Look through the lines below; wherever the word "Tryon" appears, copy that line.

========

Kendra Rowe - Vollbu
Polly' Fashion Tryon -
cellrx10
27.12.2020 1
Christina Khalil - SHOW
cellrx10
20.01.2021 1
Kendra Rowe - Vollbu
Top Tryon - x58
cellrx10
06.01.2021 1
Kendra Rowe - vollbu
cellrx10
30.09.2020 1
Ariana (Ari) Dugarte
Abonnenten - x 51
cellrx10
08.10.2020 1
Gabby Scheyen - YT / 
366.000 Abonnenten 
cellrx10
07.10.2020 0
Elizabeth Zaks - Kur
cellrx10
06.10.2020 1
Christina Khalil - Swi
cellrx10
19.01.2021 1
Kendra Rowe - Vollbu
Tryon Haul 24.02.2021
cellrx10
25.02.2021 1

========

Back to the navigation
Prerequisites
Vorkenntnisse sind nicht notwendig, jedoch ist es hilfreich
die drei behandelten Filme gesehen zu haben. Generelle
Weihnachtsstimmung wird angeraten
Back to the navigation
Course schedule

========

▶ RESPONSE TO THE TASK
Polly' Fashion Tryon -
Top Tryon - x58
Tryon Haul 24.02.2021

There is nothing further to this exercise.